Archive: Detroit Zoological Society Hosts International Amphibian Management School

Animal care staff to receive training February 26-March 2

February 8, 2018

ROYAL OAK, Mich., 

The Detroit Zoo will be hopping with “amphibiphiles” when amphibian care staff from zoos around the country – as well as Haiti, Chile and Canada – convene for the annual Association of Zoos & Aquariums (AZA) Amphibian Management School Feb. 26 through March 2.

The training course will highlight current research on captive amphibian behavior and ecology, techniques for assessing environmental and husbandry factors affecting welfare, management and exhibit design, and identification and resolution of welfare issues.

“Participants will leave here with greater knowledge about amphibians, new skills to help ensure that amphibians are receiving great care and are thriving at their institutions, and ways to help wild amphibians around the world,” said Scott Carter, chief life sciences officer for the Detroit Zoological Society (DZS).
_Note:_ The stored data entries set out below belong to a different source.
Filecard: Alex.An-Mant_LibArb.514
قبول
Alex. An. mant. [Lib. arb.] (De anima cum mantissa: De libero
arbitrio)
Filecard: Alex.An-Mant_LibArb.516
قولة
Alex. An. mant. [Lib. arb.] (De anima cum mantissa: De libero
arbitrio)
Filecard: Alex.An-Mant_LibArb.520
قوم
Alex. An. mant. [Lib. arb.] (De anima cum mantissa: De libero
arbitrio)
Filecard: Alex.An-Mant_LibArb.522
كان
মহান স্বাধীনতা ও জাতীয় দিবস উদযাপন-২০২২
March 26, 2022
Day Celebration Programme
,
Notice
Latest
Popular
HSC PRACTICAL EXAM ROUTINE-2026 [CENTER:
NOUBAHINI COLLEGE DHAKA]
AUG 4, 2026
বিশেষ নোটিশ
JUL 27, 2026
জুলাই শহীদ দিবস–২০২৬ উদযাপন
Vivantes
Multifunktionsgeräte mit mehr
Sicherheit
Drawing on expertise from the AZA’s Amphibian Taxon Advisory Group, the training includes presentations and hands-on activities to expose students to the care of amphibians in zoos and aquariums.

The five-day training course will conclude with a field trip to the Belle Isle Nature Center to survey mudpuppies – a large, permanently aquatic, native Michigan salamander. The DZS regularly monitors mudpuppies off the shore of Belle Isle, conducting catch-and-release surveys to track and better understand local populations. The information gathered in the surveys provides a baseline for how mudpuppy populations are faring and helps to monitor the health of the Detroit River ecosystem.
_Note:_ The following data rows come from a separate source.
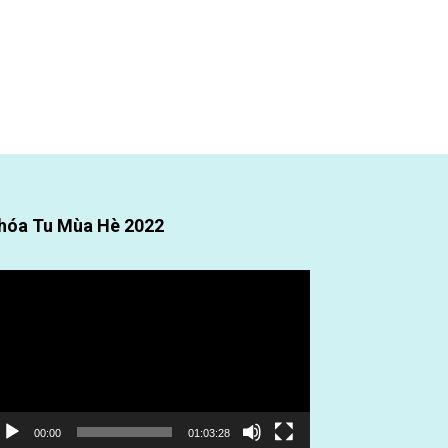
hóa Tu Mùa Hè 2022
ình
ơi
deo
00:00
01:03:28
The Detroit Zoo is home to the National Amphibian Conservation Center, distinguished as the first major conservation facility dedicated entirely to conserving and exhibiting amphibians when it opened in 2001. The award-winning, state-of-the-art facility is renowned for amphibian conservation, care, exhibition and research and houses a spectacular diversity of frogs, toads, salamanders, newts and caecilians.